O defensor cita o que entende ser um "clima de instigação à violência e ao ódio" no discurso do presidente. Em 2018, Jair Bolsonaro falou em "fuzilar a petralhada". Na terça-feira (12), disse que a expressão foi usada "no sentido figurado".
"O Brasil é um Estado Democrático de Direito, onde deve haver liberdade e tolerância política sem discriminação. O Bolsonaro instiga um clima de violência e ódio, que se reproduz nas atitudes dos seus eleitores", ataca Godoy. "Vamos ter uma eleição muito violenta se a gente não colocar um fim nesse tipo de ação", complementa.
A Presidência da República não se manifestou após ser questionada pela reportagem sobre as críticas feitas pelo advogado.
Como estão as investigações
A Polícia Civil do Paraná já ouviu 17 pessoas e finalizou a análise técnica das imagens das câmeras de segurança captadas no local do crime. O inquérito foi concluído ontem e será encaminhado ao MP hoje.
O Ministério Público do Paraná solicitou nesta quarta-feira (13) à Justiça que seja decretado sigilo no inquérito.

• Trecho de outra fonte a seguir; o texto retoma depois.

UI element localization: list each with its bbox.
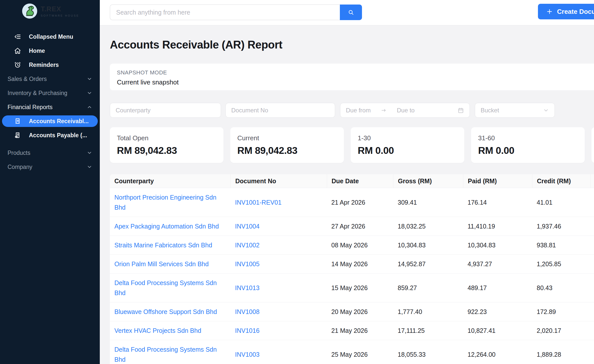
document-no-link[interactable]: INV1016 (235, 326, 259, 336)
create-document-label: Create Document (557, 8, 594, 16)
counterparty-filter (110, 103, 221, 118)
sidebar-group-label: Financial Reports (8, 104, 53, 111)
column-header-paid: Paid (RM) (463, 174, 532, 188)
credit-cell: 80.43 (532, 274, 590, 302)
table-header: Counterparty Document No Due Date Gross … (110, 174, 594, 188)
chevron-down-icon (87, 164, 92, 170)
alarm-clock-icon (14, 61, 21, 68)
summary-card-total-open: Total Open RM 89,042.83 (110, 127, 223, 163)
counterparty-link[interactable]: Straits Marine Fabricators Sdn Bhd (114, 240, 212, 250)
gross-cell: 14,952.87 (393, 255, 463, 273)
chevron-down-icon (543, 107, 549, 113)
paid-cell: 176.14 (463, 188, 532, 217)
table-row: Delta Food Processing Systems Sdn Bhd IN… (110, 340, 594, 364)
brand-tagline: SOFTWARE HOUSE (41, 14, 79, 17)
snapshot-mode-card: SNAPSHOT MODE Current live snapshot (110, 64, 594, 90)
card-label: 31-60 (478, 134, 585, 142)
document-no-link[interactable]: INV1003 (235, 349, 259, 359)
sidebar-item-label: Home (29, 48, 45, 54)
table-row: Northport Precision Engineering Sdn Bhd … (110, 188, 594, 217)
document-no-filter-input[interactable] (231, 107, 329, 114)
column-header-credit: Credit (RM) (532, 174, 590, 188)
counterparty-link[interactable]: Orion Palm Mill Services Sdn Bhd (114, 259, 209, 269)
document-no-link[interactable]: INV1013 (235, 283, 259, 293)
filter-bar: Due from Due to Bucket (110, 103, 594, 118)
due-date-cell: 15 May 2026 (327, 274, 393, 302)
summary-card-1-30: 1-30 RM 0.00 (351, 127, 464, 163)
column-header-counterparty: Counterparty (110, 174, 231, 188)
ar-table: Counterparty Document No Due Date Gross … (110, 174, 594, 364)
chevron-down-icon (87, 76, 92, 82)
paid-cell: 12,264.00 (463, 340, 532, 364)
paid-cell: 922.23 (463, 302, 532, 321)
credit-cell: 938.81 (532, 236, 590, 254)
counterparty-link[interactable]: Northport Precision Engineering Sdn Bhd (114, 192, 226, 212)
card-value: RM 89,042.83 (237, 145, 344, 156)
bucket-placeholder: Bucket (481, 107, 499, 114)
gross-cell: 309.41 (393, 188, 463, 217)
due-date-cell: 08 May 2026 (327, 236, 393, 254)
due-to-placeholder[interactable]: Due to (397, 107, 415, 114)
document-no-link[interactable]: INV1008 (235, 307, 259, 317)
brand-logo: T.REX SOFTWARE HOUSE (0, 0, 100, 23)
sidebar-group-label: Products (8, 150, 30, 156)
search-button[interactable] (340, 5, 362, 20)
create-document-button[interactable]: Create Document (538, 4, 594, 19)
paid-cell: 10,827.41 (463, 321, 532, 340)
sidebar-group-label: Company (8, 164, 32, 170)
bucket-filter-select[interactable]: Bucket (475, 103, 555, 118)
receipt-icon (14, 118, 21, 125)
main-area: Create Document Accounts Receivable (AR)… (100, 0, 594, 364)
document-no-link[interactable]: INV1001-REV01 (235, 197, 282, 207)
summary-card-partial (591, 127, 594, 163)
sidebar-group-sales-orders[interactable]: Sales & Orders (0, 76, 100, 82)
document-no-link[interactable]: INV1004 (235, 221, 259, 231)
sidebar: T.REX SOFTWARE HOUSE Collapsed Menu Home (0, 0, 100, 364)
sidebar-item-reminders[interactable]: Reminders (2, 59, 98, 71)
plus-icon (546, 8, 553, 15)
document-no-link[interactable]: INV1005 (235, 259, 259, 269)
sidebar-item-accounts-receivable[interactable]: Accounts Receivabl... (2, 115, 98, 127)
counterparty-link[interactable]: Apex Packaging Automation Sdn Bhd (114, 221, 219, 231)
counterparty-link[interactable]: Delta Food Processing Systems Sdn Bhd (114, 278, 226, 298)
gross-cell: 859.27 (393, 274, 463, 302)
counterparty-filter-input[interactable] (116, 107, 215, 114)
credit-cell: 1,205.85 (532, 255, 590, 273)
table-row: Delta Food Processing Systems Sdn Bhd IN… (110, 273, 594, 302)
search-input[interactable] (110, 5, 340, 20)
counterparty-link[interactable]: Vertex HVAC Projects Sdn Bhd (114, 326, 201, 336)
counterparty-link[interactable]: Bluewave Offshore Support Sdn Bhd (114, 307, 217, 317)
table-row: Straits Marine Fabricators Sdn Bhd INV10… (110, 236, 594, 254)
counterparty-link[interactable]: Delta Food Processing Systems Sdn Bhd (114, 344, 226, 364)
sidebar-group-financial-reports[interactable]: Financial Reports (0, 104, 100, 111)
due-from-placeholder[interactable]: Due from (346, 107, 371, 114)
sidebar-item-collapse-menu[interactable]: Collapsed Menu (2, 31, 98, 42)
card-label: 1-30 (358, 134, 464, 142)
document-no-link[interactable]: INV1002 (235, 240, 259, 250)
due-date-cell: 27 Apr 2026 (327, 217, 393, 236)
card-label: Current (237, 134, 344, 142)
table-row: Bluewave Offshore Support Sdn Bhd INV100… (110, 302, 594, 321)
credit-cell: 2,020.17 (532, 321, 590, 340)
card-value: RM 0.00 (478, 145, 585, 156)
sidebar-group-inventory-purchasing[interactable]: Inventory & Purchasing (0, 90, 100, 97)
sidebar-group-products[interactable]: Products (0, 150, 100, 156)
gross-cell: 18,032.25 (393, 217, 463, 236)
global-search (110, 5, 362, 20)
sidebar-group-company[interactable]: Company (0, 164, 100, 170)
sidebar-item-home[interactable]: Home (2, 45, 98, 57)
brand-text: T.REX SOFTWARE HOUSE (41, 5, 79, 17)
card-label: Total Open (117, 134, 223, 142)
chevron-down-icon (87, 90, 92, 96)
paid-cell: 10,304.83 (463, 236, 532, 254)
calendar-icon (458, 107, 464, 114)
due-date-range-filter[interactable]: Due from Due to (340, 103, 470, 118)
column-header-gross: Gross (RM) (393, 174, 463, 188)
paid-cell: 11,410.19 (463, 217, 532, 236)
sidebar-nav: Collapsed Menu Home Reminders Sales & Or… (0, 23, 100, 174)
card-value: RM 89,042.83 (117, 145, 223, 156)
summary-cards: Total Open RM 89,042.83 Current RM 89,04… (110, 127, 594, 163)
sidebar-item-accounts-payable[interactable]: Accounts Payable (... (2, 129, 98, 141)
search-icon (348, 9, 354, 16)
summary-card-31-60: 31-60 RM 0.00 (471, 127, 585, 163)
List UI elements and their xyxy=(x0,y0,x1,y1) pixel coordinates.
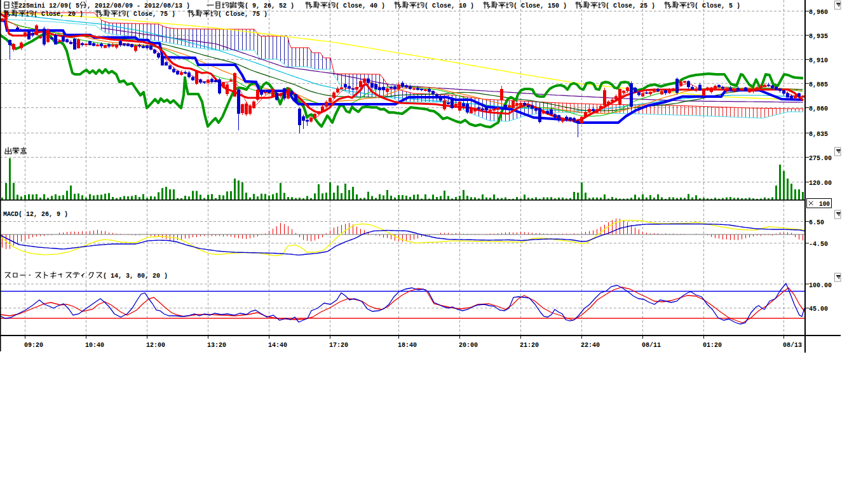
svg-text:, 2012/08/09 - 2012/08/13 ): , 2012/08/09 - 2012/08/13 ) xyxy=(87,2,190,10)
svg-text:6.50: 6.50 xyxy=(809,219,824,226)
svg-text:17:20: 17:20 xyxy=(329,341,348,349)
svg-text:8,910: 8,910 xyxy=(809,57,828,64)
svg-text:8,960: 8,960 xyxy=(809,8,828,16)
svg-text:( Close, 150 ): ( Close, 150 ) xyxy=(513,2,567,10)
svg-text:13:20: 13:20 xyxy=(207,341,226,349)
svg-text:( Close, 40 ): ( Close, 40 ) xyxy=(336,2,385,10)
svg-text:( Close, 25 ): ( Close, 25 ) xyxy=(606,2,655,10)
svg-text:18:40: 18:40 xyxy=(398,341,417,349)
svg-text:( Close, 20 ): ( Close, 20 ) xyxy=(34,10,83,18)
svg-text:( 14, 3, 80, 20 ): ( 14, 3, 80, 20 ) xyxy=(103,272,168,280)
svg-text:100: 100 xyxy=(819,200,830,208)
svg-text:01:20: 01:20 xyxy=(703,341,722,349)
svg-text:( Close, 10 ): ( Close, 10 ) xyxy=(424,2,474,10)
svg-text:225mini 12/09( 5: 225mini 12/09( 5 xyxy=(18,2,79,10)
svg-text:( Close, 5 ): ( Close, 5 ) xyxy=(695,2,740,10)
svg-text:8,835: 8,835 xyxy=(809,130,828,138)
svg-text:08/13: 08/13 xyxy=(783,341,802,349)
svg-text:8,885: 8,885 xyxy=(809,81,828,88)
svg-text:21:20: 21:20 xyxy=(520,341,539,349)
svg-text:( 9, 26, 52 ): ( 9, 26, 52 ) xyxy=(245,2,294,10)
svg-text:( Close, 75 ): ( Close, 75 ) xyxy=(126,10,175,18)
svg-text:8,860: 8,860 xyxy=(809,105,828,112)
svg-text:120.00: 120.00 xyxy=(809,179,832,187)
svg-text:09:20: 09:20 xyxy=(24,341,43,349)
svg-text:8,935: 8,935 xyxy=(809,32,828,40)
svg-text:14:40: 14:40 xyxy=(268,341,287,349)
svg-text:10:40: 10:40 xyxy=(85,341,104,349)
svg-text:20:00: 20:00 xyxy=(459,341,478,349)
svg-text:22:40: 22:40 xyxy=(581,341,600,349)
svg-text:-4.50: -4.50 xyxy=(809,240,828,248)
svg-text:( Close, 75 ): ( Close, 75 ) xyxy=(218,10,268,18)
svg-text:12:00: 12:00 xyxy=(146,341,165,349)
svg-text:08/11: 08/11 xyxy=(642,341,661,349)
svg-text:275.00: 275.00 xyxy=(809,154,832,162)
svg-text:100.00: 100.00 xyxy=(809,281,832,289)
svg-text:45.00: 45.00 xyxy=(809,305,828,313)
svg-text:MACD( 12, 26, 9 ): MACD( 12, 26, 9 ) xyxy=(3,210,68,218)
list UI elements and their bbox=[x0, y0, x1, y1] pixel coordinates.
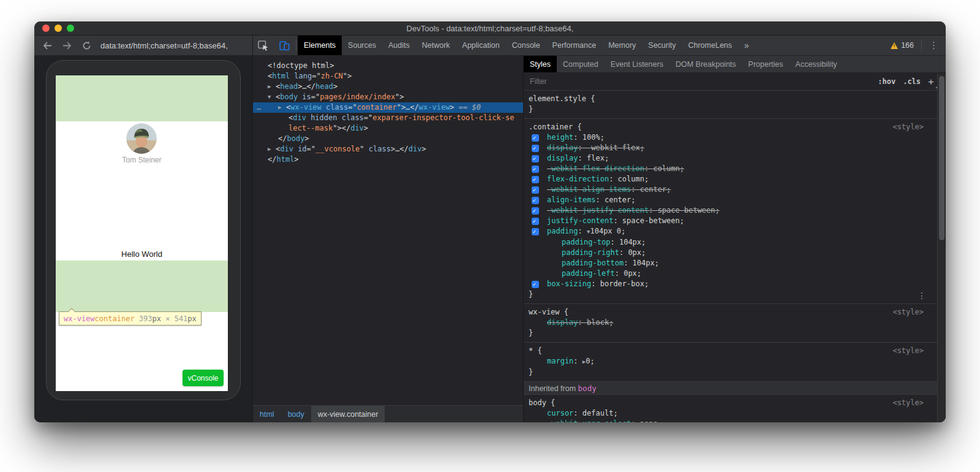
window-titlebar[interactable]: DevTools - data:text/html;charset=utf-8;… bbox=[34, 21, 946, 36]
inspect-element-icon[interactable] bbox=[253, 36, 274, 55]
dom-node-html-open[interactable]: <html lang="zh-CN"> bbox=[253, 71, 523, 82]
css-property-flex-direction[interactable]: flex-direction: column; bbox=[524, 174, 937, 185]
device-screen[interactable]: Tom Steiner Hello World wx-viewcontainer… bbox=[56, 75, 228, 391]
dom-node-vconsole-div[interactable]: ▶<div id="__vconsole" class>…</div> bbox=[253, 144, 523, 154]
style-source-link[interactable]: <style> bbox=[892, 122, 924, 132]
styles-tab-bar: StylesComputedEvent ListenersDOM Breakpo… bbox=[524, 56, 946, 73]
property-checkbox[interactable] bbox=[532, 155, 539, 162]
sidebar-tab-event-listeners[interactable]: Event Listeners bbox=[605, 56, 669, 72]
property-checkbox[interactable] bbox=[532, 218, 539, 225]
css-property-display[interactable]: display: -webkit-flex; bbox=[524, 143, 937, 153]
dom-node-html-close[interactable]: </html> bbox=[253, 154, 523, 165]
css-property--webkit-align-items[interactable]: -webkit-align-items: center; bbox=[524, 185, 937, 195]
breadcrumb-body[interactable]: body bbox=[281, 406, 311, 422]
devtools-tab-memory[interactable]: Memory bbox=[602, 36, 642, 55]
dom-node-mask-div[interactable]: <div hidden class="exparser-inspector-to… bbox=[253, 113, 523, 134]
expand-arrow-icon[interactable]: ▼ bbox=[268, 92, 276, 102]
css-property-cursor[interactable]: cursor: default; bbox=[524, 408, 937, 419]
toolbar-divider bbox=[296, 40, 296, 51]
css-property-height[interactable]: height: 100%; bbox=[524, 132, 937, 143]
sidebar-tab-computed[interactable]: Computed bbox=[557, 56, 605, 72]
property-checkbox[interactable] bbox=[532, 186, 539, 194]
rule-selector[interactable]: body { bbox=[524, 398, 937, 408]
property-checkbox[interactable] bbox=[532, 134, 539, 142]
devtools-tab-application[interactable]: Application bbox=[456, 36, 506, 55]
property-checkbox[interactable] bbox=[532, 207, 539, 215]
devtools-tab-performance[interactable]: Performance bbox=[546, 36, 603, 55]
inherited-from-label: Inherited from bbox=[529, 384, 578, 393]
style-source-link[interactable]: <style> bbox=[892, 307, 924, 318]
avatar-name-label: Tom Steiner bbox=[56, 156, 228, 164]
rule-selector[interactable]: wx-view { bbox=[524, 307, 937, 318]
css-property-display[interactable]: display: flex; bbox=[524, 153, 937, 164]
property-checkbox[interactable] bbox=[532, 281, 539, 288]
devtools-tab-audits[interactable]: Audits bbox=[382, 36, 416, 55]
css-property--webkit-user-select[interactable]: -webkit-user-select: none; bbox=[524, 419, 937, 422]
devtools-tab-sources[interactable]: Sources bbox=[342, 36, 382, 55]
devtools-tab-chromelens[interactable]: ChromeLens bbox=[682, 36, 738, 55]
devtools-tab-elements[interactable]: Elements bbox=[298, 36, 342, 55]
dom-node-wx-view[interactable]: …▶<wx-view class="container">…</wx-view>… bbox=[253, 102, 523, 113]
css-property-padding-top[interactable]: padding-top: 104px; bbox=[524, 237, 937, 248]
address-bar[interactable]: data:text/html;charset=utf-8;base64, bbox=[100, 41, 228, 50]
css-property-padding-right[interactable]: padding-right: 0px; bbox=[524, 248, 937, 258]
property-checkbox[interactable] bbox=[532, 197, 539, 204]
style-source-link[interactable]: <style> bbox=[892, 346, 924, 356]
toggle-cls-button[interactable]: .cls bbox=[903, 77, 921, 86]
warning-badge[interactable]: 166 bbox=[884, 36, 920, 55]
styles-scrollbar-thumb[interactable] bbox=[939, 76, 944, 240]
rule-body: body {<style>cursor: default;-webkit-use… bbox=[524, 395, 937, 422]
devtools-tab-console[interactable]: Console bbox=[506, 36, 546, 55]
back-icon[interactable] bbox=[42, 40, 53, 50]
dom-node-body-open[interactable]: ▼<body is="pages/index/index"> bbox=[253, 92, 523, 102]
css-property--webkit-flex-direction[interactable]: -webkit-flex-direction: column; bbox=[524, 164, 937, 174]
rule-menu-icon[interactable]: ⋮ bbox=[918, 291, 926, 301]
sidebar-tab-dom-breakpoints[interactable]: DOM Breakpoints bbox=[669, 56, 742, 72]
vconsole-button[interactable]: vConsole bbox=[183, 370, 224, 386]
expand-arrow-icon[interactable]: ▶ bbox=[278, 102, 286, 113]
forward-icon[interactable] bbox=[61, 40, 72, 50]
css-property-box-sizing[interactable]: box-sizing: border-box; bbox=[524, 279, 937, 289]
property-checkbox[interactable] bbox=[532, 176, 539, 183]
dom-node-head[interactable]: ▶<head>…</head> bbox=[253, 82, 523, 92]
css-property--webkit-justify-content[interactable]: -webkit-justify-content: space-between; bbox=[524, 205, 937, 216]
rule-container: .container {<style>height: 100%;display:… bbox=[524, 118, 937, 303]
dom-node-doctype[interactable]: <!doctype html> bbox=[253, 61, 523, 71]
rule-wx-view: wx-view {<style>display: block;} bbox=[524, 303, 937, 342]
sidebar-tab-properties[interactable]: Properties bbox=[742, 56, 790, 72]
sidebar-tab-styles[interactable]: Styles bbox=[524, 56, 557, 72]
dom-node-body-close[interactable]: </body> bbox=[253, 134, 523, 144]
css-property-padding-left[interactable]: padding-left: 0px; bbox=[524, 268, 937, 279]
more-tabs-button[interactable]: » bbox=[738, 36, 755, 55]
style-source-link[interactable]: <style> bbox=[892, 398, 924, 408]
rule-selector[interactable]: * { bbox=[524, 346, 937, 356]
css-property-padding-bottom[interactable]: padding-bottom: 104px; bbox=[524, 258, 937, 268]
inherited-from-body-link[interactable]: body bbox=[578, 384, 597, 393]
property-checkbox[interactable] bbox=[532, 166, 539, 173]
devtools-tab-network[interactable]: Network bbox=[416, 36, 456, 55]
toggle-hov-button[interactable]: :hov bbox=[878, 77, 895, 86]
property-checkbox[interactable] bbox=[532, 228, 539, 235]
devtools-tab-security[interactable]: Security bbox=[642, 36, 682, 55]
styles-scrollbar[interactable] bbox=[937, 74, 946, 422]
rule-selector[interactable]: element.style { bbox=[524, 94, 937, 104]
breadcrumb-html[interactable]: html bbox=[253, 406, 281, 422]
css-property-padding[interactable]: padding: ▼104px 0; bbox=[524, 226, 937, 237]
sidebar-tab-accessibility[interactable]: Accessibility bbox=[790, 56, 843, 72]
device-toolbar-icon[interactable] bbox=[274, 36, 295, 55]
node-menu-dots[interactable]: … bbox=[257, 102, 261, 113]
property-checkbox[interactable] bbox=[532, 145, 539, 152]
rule-selector[interactable]: .container { bbox=[524, 122, 937, 132]
css-property-justify-content[interactable]: justify-content: space-between; bbox=[524, 216, 937, 226]
css-property-display[interactable]: display: block; bbox=[524, 318, 937, 328]
expand-arrow-icon[interactable]: ▶ bbox=[268, 82, 276, 92]
new-style-rule-button[interactable]: + bbox=[928, 77, 937, 87]
styles-filter-input[interactable] bbox=[530, 77, 870, 86]
hello-world-label: Hello World bbox=[56, 249, 228, 259]
css-property-margin[interactable]: margin: ▶0; bbox=[524, 356, 937, 367]
expand-arrow-icon[interactable]: ▶ bbox=[268, 144, 276, 154]
css-property-align-items[interactable]: align-items: center; bbox=[524, 195, 937, 205]
breadcrumb-wx-view-container[interactable]: wx-view.container bbox=[311, 406, 385, 422]
reload-icon[interactable] bbox=[81, 40, 92, 50]
devtools-menu-icon[interactable]: ⋮ bbox=[923, 36, 946, 55]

No pedido, a promotoria solicitou à investigação uma série de medidas. Entre elas, o exame do conteúdo do aparelho celular do autor do crime e a requisição da ficha funcional de Guaranho junto ao Depen (Departamento Penitenciário Nacional).
O promotor Tiago Lisboa Mendonça solicita o sigilo do inquérito, para evitar interferência na investigação conduzida pela Polícia Civil do Paraná.
"Trata-se de fato grave, de grande repercussão. O acesso indiscriminado aos autos (...) poderá tumultuar e interferir negativamente nas investigações, sobretudo em razão da existência de diversas diligências investigatórias ainda em curso", diz um dos trechos do documento, ao qual o UOL teve acesso.